(Stored records)

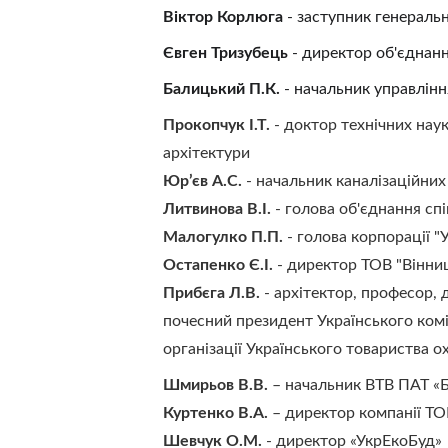
Віктор Корлюга
 - заступник генераль
Євген Тризубець
 - директор об'єднанн
Балицький П.К.
 - начальник управлінн
Прокопчук І.Т.
 - доктор технічних нау
архітектури
Юр’єв А.С.
 - начальник каналізаційни
Литвинова В.І.
 - голова об'єднання сп
Малогулко П.П.
 - голова корпорації 
Остапенко Є.І. 
- директор ТОВ "Вінниц
Прибєга Л.В.
 - архітектор, професор, 
почесний президент Українського комі
організації Українського товариства 
Шмирьов В.В.
 – начальник ВТВ ПАТ 
Куртенко В.А.
 – директор компанії ТО
Шевчук О.М.
 - директор «УкрЕкоБуд»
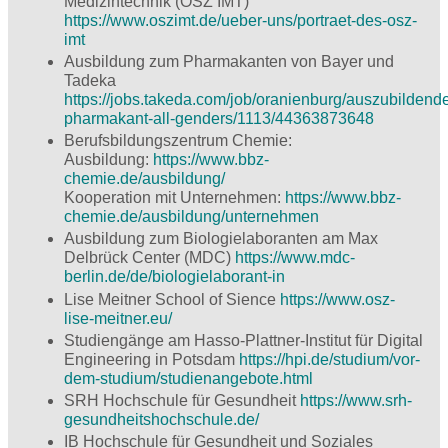
Medizintechnik (OSZ IMT)
https://www.oszimt.de/ueber-uns/portraet-des-osz-
imt
Ausbildung zum Pharmakanten von Bayer und
Tadeka
https://jobs.takeda.com/job/oranienburg/auszubildende
pharmakant-all-genders/1113/44363873648
Berufsbildungszentrum Chemie:
Ausbildung:
https://www.bbz-
chemie.de/ausbildung/
Kooperation mit Unternehmen:
https://www.bbz-
chemie.de/ausbildung/unternehmen
Ausbildung zum Biologielaboranten am Max
Delbrück Center (MDC)
https://www.mdc-
berlin.de/de/biologielaborant-in
Lise Meitner School of Sience
https://www.osz-
lise-meitner.eu/
Studiengänge am Hasso-Plattner-Institut für Digital
Engineering in Potsdam
https://hpi.de/studium/vor-
dem-studium/studienangebote.html
SRH Hochschule für Gesundheit
https://www.srh-
gesundheitshochschule.de/
IB Hochschule für Gesundheit und Soziales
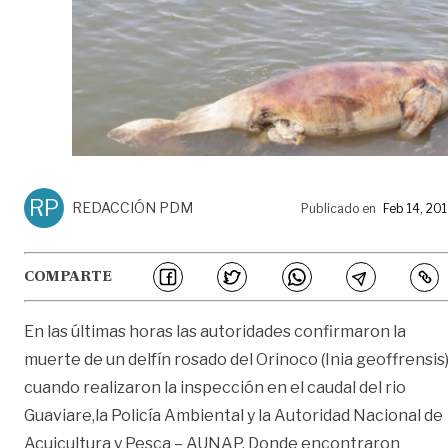
RP
REDACCIÓN PDM
Publicado en
Feb 14, 20
COMPARTE
En las últimas horas las autoridades confirmaron la
muerte de un delfín rosado del Orinoco (Inia geoffrensis)
cuando realizaron la inspección en el caudal del rio
Guaviare,la Policía Ambiental y la Autoridad Nacional de
Acuicultura y Pesca – AUNAP. Donde encontraron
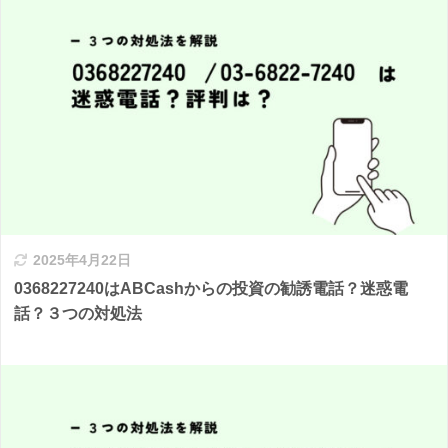
2025年4月22日
0368227240はABCashからの投資の勧誘電話？迷惑電
話？３つの対処法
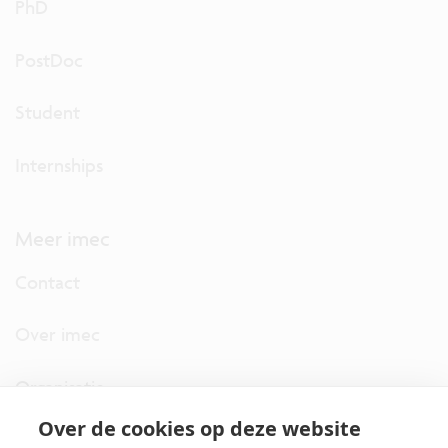
PhD
PostDoc
Student
Internships
Meer imec
Contact
Over imec
Organisatie
Over de cookies op deze website
imec.digimeter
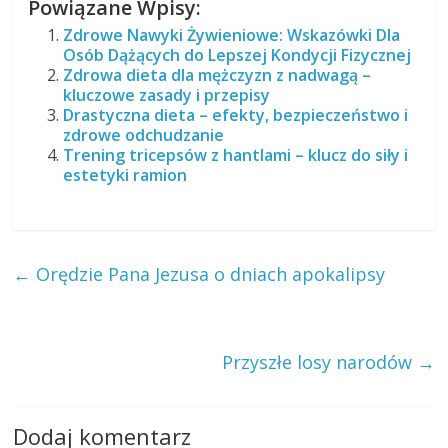
Powiązane Wpisy:
Zdrowe Nawyki Żywieniowe: Wskazówki Dla
Osób Dążących do Lepszej Kondycji Fizycznej
Zdrowa dieta dla mężczyzn z nadwagą –
kluczowe zasady i przepisy
Drastyczna dieta – efekty, bezpieczeństwo i
zdrowe odchudzanie
Trening tricepsów z hantlami – klucz do siły i
estetyki ramion
←
Orędzie Pana Jezusa o dniach apokalipsy
Przyszłe losy narodów
→
Dodaj komentarz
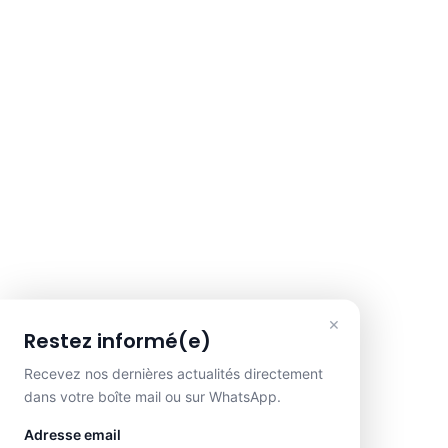
×
Restez informé(e)
Recevez nos dernières actualités directement
dans votre boîte mail ou sur WhatsApp.
Adresse email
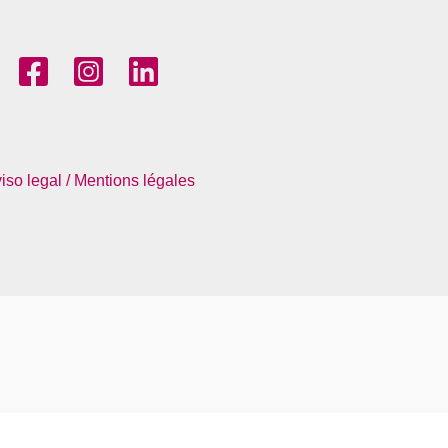
iso legal / Mentions légales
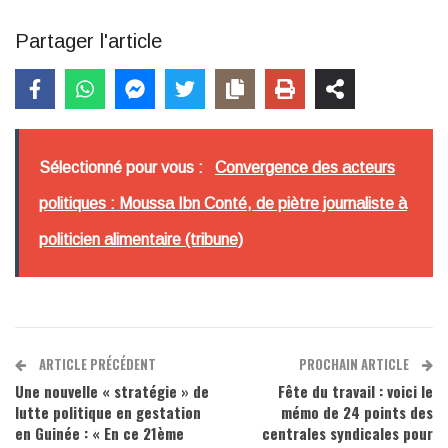
Partager l'article
Sélectionné pour vous :
Convergence des acteurs
politiques : Moussa Ibn Conté, de piètre journaliste à
politicien alimentaire (tribune)
ARTICLE PRÉCÉDENT
PROCHAIN ARTICLE
Une nouvelle « stratégie » de
Fête du travail : voici le
lutte politique en gestation
mémo de 24 points des
en Guinée : « En ce 21ème
centrales syndicales pour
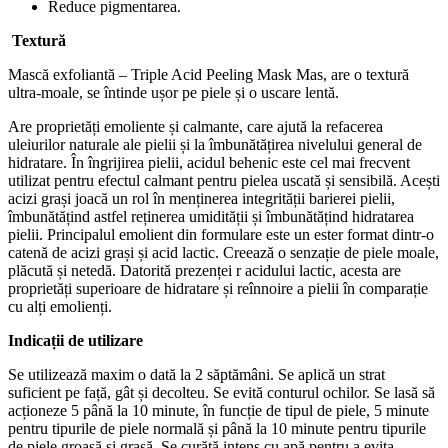
Reduce pigmentarea.
Textură
Mască exfoliantă – Triple Acid Peeling Mask Mas, are o textură
ultra-moale, se întinde ușor pe piele și o uscare lentă.
Are proprietăți emoliente și calmante, care ajută la refacerea
uleiurilor naturale ale pielii și la îmbunătățirea nivelului general de
hidratare. În îngrijirea pielii, acidul behenic este cel mai frecvent
utilizat pentru efectul calmant pentru pielea uscată și sensibilă. Acești
acizi grași joacă un rol în menținerea integrității barierei pielii,
îmbunătățind astfel reținerea umidității și îmbunătățind hidratarea
pielii. Principalul emolient din formulare este un ester format dintr-o
catenă de acizi grași și acid lactic. Creează o senzație de piele moale,
plăcută și netedă. Datorită prezenței r acidului lactic, acesta are
proprietăți superioare de hidratare și reînnoire a pielii în comparație
cu alți emolienți.
Indicații de utilizare
Se utilizează maxim o dată la 2 săptămâni. Se aplică un strat
suficient pe față, gât și decolteu. Se evită conturul ochilor. Se lasă să
acționeze 5 până la 10 minute, în funcție de tipul de piele, 5 minute
pentru tipurile de piele normală și până la 10 minute pentru tipurile
de piele groasă și grasă. Se curăță intens cu apă pentru a evita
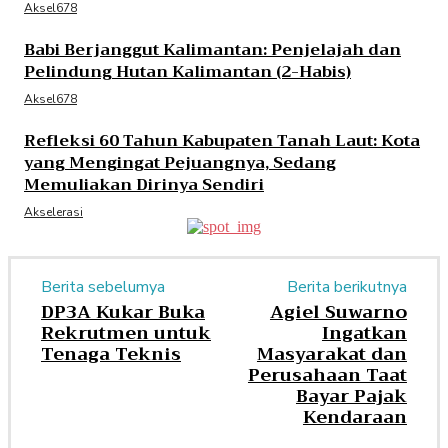
Aksel678
Babi Berjanggut Kalimantan: Penjelajah dan
Pelindung Hutan Kalimantan (2-Habis)
Aksel678
Refleksi 60 Tahun Kabupaten Tanah Laut: Kota
yang Mengingat Pejuangnya, Sedang
Memuliakan Dirinya Sendiri
Akselerasi
Berita sebelumya
Berita berikutnya
DP3A Kukar Buka
Agiel Suwarno
Rekrutmen untuk
Ingatkan
Tenaga Teknis
Masyarakat dan
Perusahaan Taat
Bayar Pajak
Kendaraan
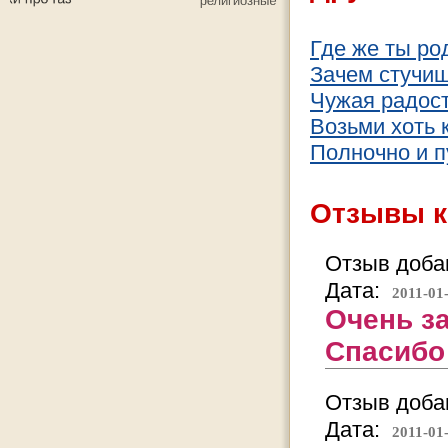
Гдe жe ты po
Зачем стучиш
Чужая радос
Возьми хоть 
Полночно и п
Отзывы к
Отзыв добав
Дата:
2011-01
Очень з
Спасибо 
Отзыв добав
Дата:
2011-01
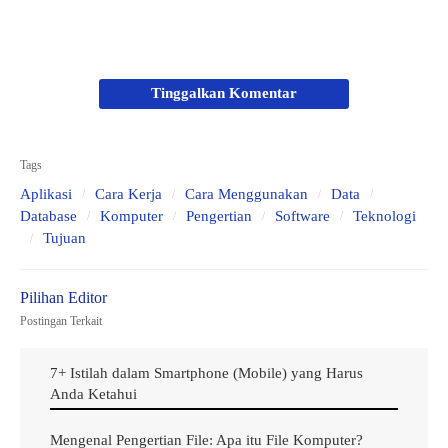
disimpan dalam database) dengan cara khusus karena
ukurannya berdasarkan simpulan Kami yang mengacu
pada sumber dari
Situs
Techtarget
.
Tinggalkan Komentar
Selain itu, perlu kalian ketahui bahwa
Binary Large Object
dapat mewakili data yang tidak harus dalam format
Tags
JavaScript
native
(asli).
Aplikasi
Cara Kerja
Cara Menggunakan
Data
Database
Komputer
Pengertian
Software
Teknologi
Antarmuka file didasarkan pada BLOB, mewarisi fungsi
Tujuan
dan memperluasnya untuk mendukung file pada sistem
pengguna.
Postingan Terkait
Apa itu
Binary Large Object
?
7+ Istilah dalam Smartphone (Mobile) yang Harus
Anda Ketahui
Mengenal Pengertian File: Apa itu File Komputer?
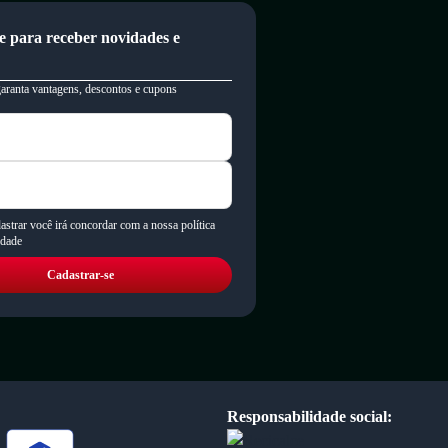
e para receber novidades e
garanta vantagens, descontos e cupons
astrar você irá concordar com a nossa política
idade
Cadastrar-se
Responsabilidade social:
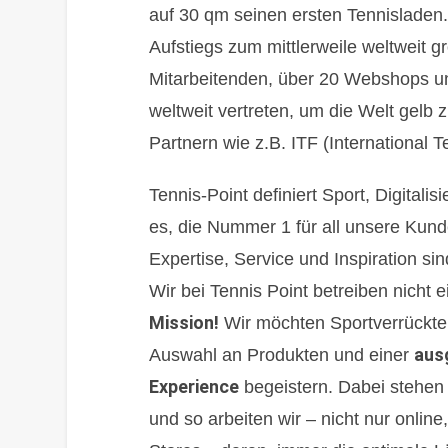
auf 30 qm seinen ersten Tennisladen.
Aufstiegs zum mittlerweile weltweit g
Mitarbeitenden, über 20 Webshops und
weltweit vertreten, um die Welt gelb
Partnern wie z.B. ITF (International 
Tennis-Point definiert Sport, Digitali
es, die Nummer 1 für all unsere Kund
Expertise, Service und Inspiration sin
Wir bei Tennis Point betreiben nicht 
Mission!
Wir möchten Sportverrückte 
aus
Auswahl an Produkten und einer
Experience
begeistern. Dabei stehen 
und so arbeiten wir – nicht nur online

**Problem details**
The copy should hold exactly the lines above from the one with "lutte politique en gestation" through the one with "uleiurilor naturale ale", both ends counted, and no pictures at all.

**Written answer**
lutte politique en gestation
mémo de 24 points des
en Guinée : « En ce 21ème
centrales syndicales pour
Reduce pigmentarea.
Textură
Mască exfoliantă – Triple Acid Peeling Mask Mas, are o textură
ultra-moale, se întinde ușor pe piele și o uscare lentă.
Are proprietăți emoliente și calmante, care ajută la refacerea
uleiurilor naturale ale pielii și la îmbunătățirea nivelului general de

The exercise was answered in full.